New Book by Sasenarine Persaud
From the very first piece in this collection, the title poem “In a Boston Night,” Sasenarine Persaud signals a return to the passionate and sensuous that informed much of his earlier work. Persaud, the poet as craftsman, is ever present in this collection, using a complex series of personas and “voices” moving back and forth in time and place. Boston, the focal point of this collection, is like a needle hole through which the poet deftly threads his reflections about places, events, and histories: a conflict between Anglo- and Franco-Canadians at a Brookline art exhibition; Georgetown and Mumbai; Tampa and Toronto; the “Boston Tea Party” as a symbol of resistance to American English, subtly underlined by the description of a Walcott reading in an overflowing university hall. This is a fine, multilayered collection of poems by an important and accomplished contemporary poet.
Burn this shell of tea-stained teeth
and graying hair, when consciousness
takes flight from body—if you can.
Scatter my ashes in the clucking Atlantic
as we did your grandfather’s and mine.
And if by chance it is in some remote place
or wayward village, and I am coffined
like my mother, shoved in a tomb
surrounded by palms, do not pelt me with earth;
someone placing a wet clump in my tiny hand,
women chanting strange songs from a holy land,
and when no one looked letting the dirt fall at my foot.
Long after, when my uncle came from his jaunt
deep in the South American bush he placed the soil
I dropped, and a stone, on her grave—why, why,
I cried.

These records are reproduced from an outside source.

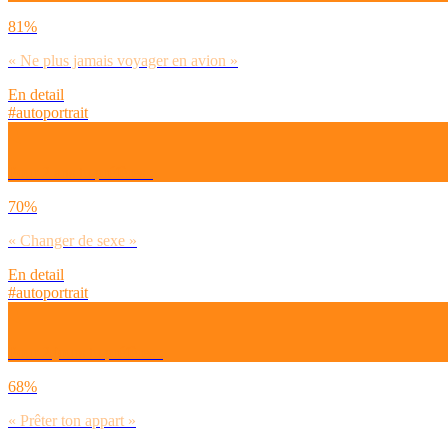
81%
« Ne plus jamais voyager en avion »
En detail
#autoportrait
Pour 2 ans tu préfères :
70%
« Changer de sexe »
En detail
#autoportrait
Pour 2 jours tu préfères :
68%
« Prêter ton appart »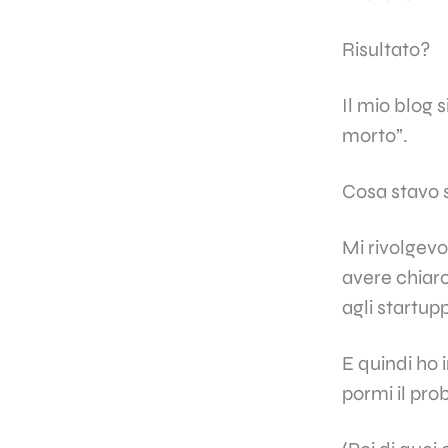
Risultato?
Il mio blog
morto”.
Cosa stavo 
Mi rivolgev
avere chiaro
agli startup
E quindi ho 
pormi il pro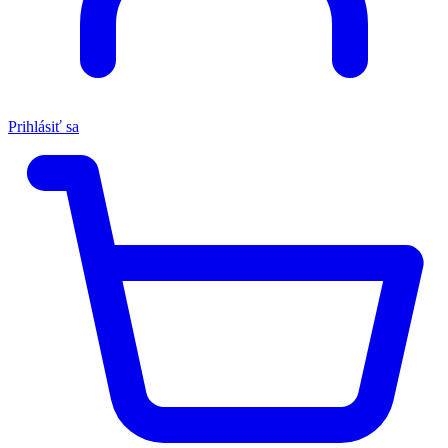
Prihlásiť sa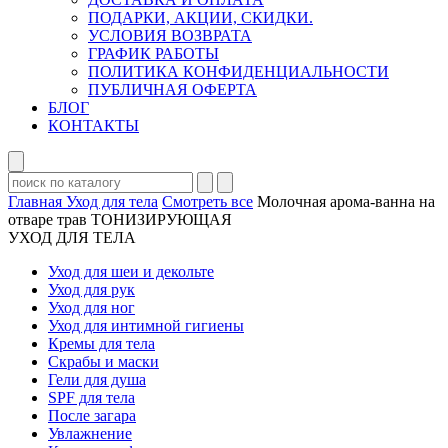
ПОДАРКИ, АКЦИИ, СКИДКИ.
УСЛОВИЯ ВОЗВРАТА
ГРАФИК РАБОТЫ
ПОЛИТИКА КОНФИДЕНЦИАЛЬНОСТИ
ПУБЛИЧНАЯ ОФЕРТА
БЛОГ
КОНТАКТЫ
Главная
Уход для тела
Смотреть все
Молочная арома-ванна на
отваре трав ТОНИЗИРУЮЩАЯ
УХОД ДЛЯ ТЕЛА
Уход для шеи и декольте
Уход для рук
Уход для ног
Уход для интимной гигиены
Кремы для тела
Скрабы и маски
Гели для душа
SPF для тела
После загара
Увлажнение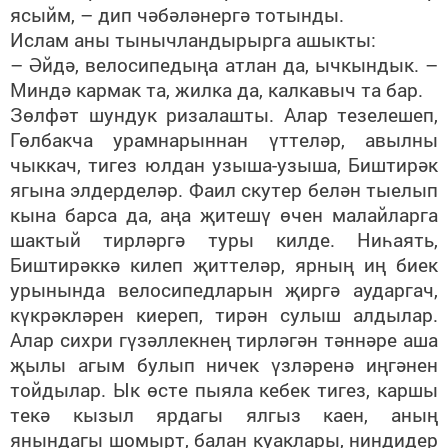
ясыйм, – дип чәбәләнергә тотынды.
Ислам аны тынычландырырга ашыкты:
– Әйдә, велосипедыңа атлан да, ычкындык. –
Миндә кармак та, жилка да, калкавыч та бар.
Зөлфәт шундук ризалашты. Алар тезелешеп,
Гөлбакча урамнарыннан үттеләр, авылны
чыккач, тигез юлдан узыша-узыша, Биштирәк
ягына элдерделәр. Фаил скутер белән тыелып
кына барса да, аңа җитешү өчен малайларга
шактый тирләргә туры килде. Ниһаять,
Биштирәккә килеп җиттеләр, ярның иң биек
урынында велосипедларын җиргә аударгач,
күкрәкләрен киереп, тирән сулыш алдылар.
Алар сихри гүзәллекнең тирләгән тәннәре аша
җылы агым булып ничек үзләренә иңгәнен
тойдылар. Ык өсте пыяла кебек тигез, каршы
текә кызыл ярдагы ялгыз каен, аның
янындагы шомырт, балан куаклары, ниндидер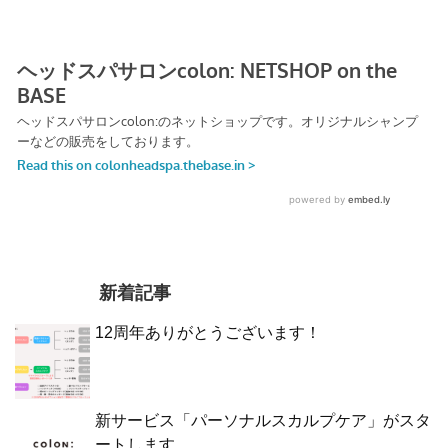
新着記事
12周年ありがとうございます！
新サービス「パーソナルスカルプケア」がスタ
ートします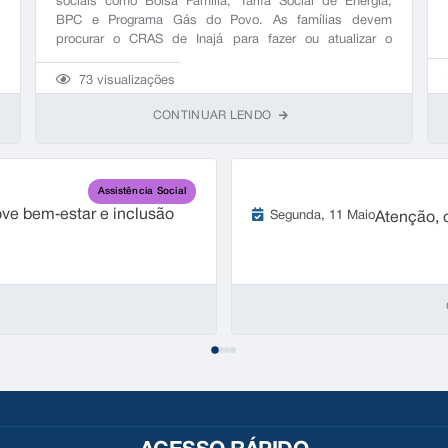
sociais como Bolsa Família, Tarifa Social de Energia,
m
BPC e Programa Gás do Povo. As famílias devem
o
procurar o CRAS de Inajá para fazer ou atualizar o
s
cadastro, garantindo o acesso aos benefícios. Horário de
atendimento: segunda a sexta, das 8h às 11h30 e das
73
visualizações
13h às 17h.
CONTINUAR LENDO
Assistência Social
ve bem‑estar e inclusão
Segunda
11 Maio
Atenção, c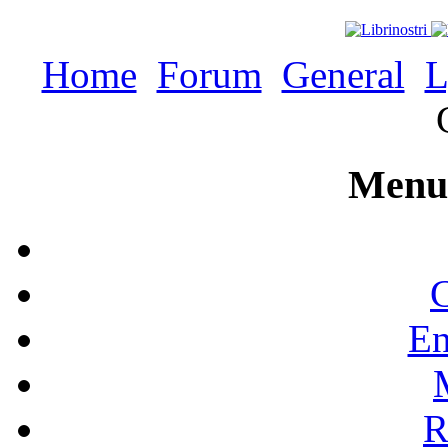
Home
Forum
General
L
Menu 
C
En
R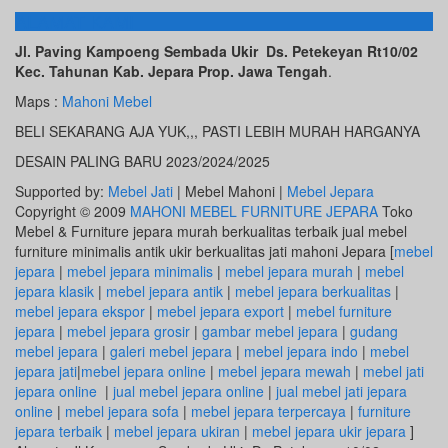
ALAMAT KAMI
Jl. Paving Kampoeng Sembada Ukir Ds. Petekeyan Rt10/02
Kec. Tahunan Kab. Jepara Prop. Jawa Tengah
.
Maps :
Mahoni Mebel
BELI SEKARANG AJA YUK,,, PASTI LEBIH MURAH HARGANYA
DESAIN PALING BARU 2023/2024/2025
Supported by:
Mebel Jati
| Mebel Mahoni |
Mebel Jepara
Copyright © 2009
MAHONI MEBEL FURNITURE JEPARA
Toko
Mebel & Furniture jepara murah berkualitas terbaik jual mebel
furniture minimalis antik ukir berkualitas jati mahoni Jepara [
mebel
jepara
|
mebel jepara minimalis
|
mebel jepara murah
|
mebel
jepara klasik
|
mebel jepara antik
|
mebel jepara berkualitas
|
mebel jepara ekspor
|
mebel jepara export
|
mebel furniture
jepara
|
mebel jepara grosir
|
gambar mebel jepara
|
gudang
mebel jepara
|
galeri mebel jepara
|
mebel jepara indo
|
mebel
jepara jati
|
mebel jepara online
|
mebel jepara mewah
|
mebel jati
jepara online
|
jual mebel jepara online
|
jual mebel jati jepara
online
|
mebel jepara sofa
|
mebel jepara terpercaya
|
furniture
jepara terbaik
|
mebel jepara ukiran
|
mebel jepara ukir jepara
]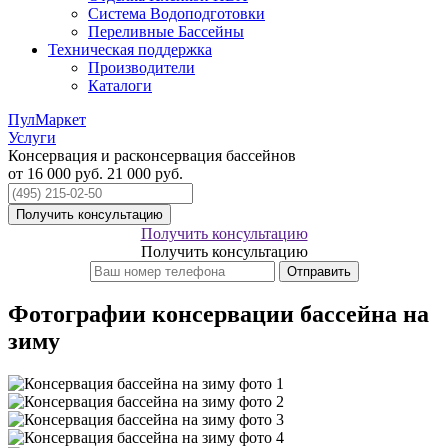
Система Водоподготовки
Переливные Бассейны
Техническая поддержка
Производители
Каталоги
ПулМаркет
Услуги
Консервация и расконсервация бассейнов
от 16 000 руб.
21 000 руб.
Получить консультацию
Получить консультацию
Получить консультацию
Отправить
Фотографии консервации бассейна на
зиму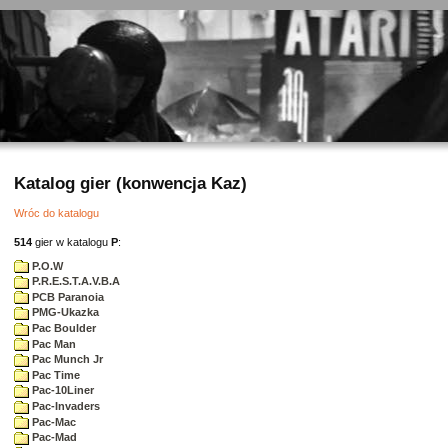
Katalog gier (konwencja Kaz)
Wróc do katalogu
514
gier w katalogu
P
:
P.O.W
P.R.E.S.T.A.V.B.A
PCB Paranoia
PMG-Ukazka
Pac Boulder
Pac Man
Pac Munch Jr
Pac Time
Pac-10Liner
Pac-Invaders
Pac-Mac
Pac-Mad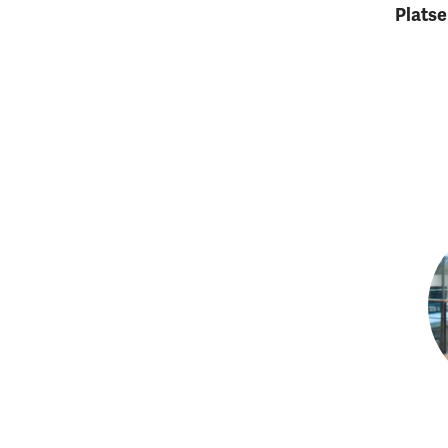
Platse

If you will, plant a tree for flower
or fruit or shade, for bird, for beast, for bat.
But do not place a stone on my head
at any time, please do not place a stone on my head
Sasenarine Persaud is the author of three books of fiction and six collections of poetry. His awards include: the Arthur Schomburg Award for his contribution to Caribbean Literature; the K.M. Hunter Foundation Award; two Canada Council awards; and fellowships from the University of Miami and Boston University. He was born in Guyana and has lived for several years in Canada.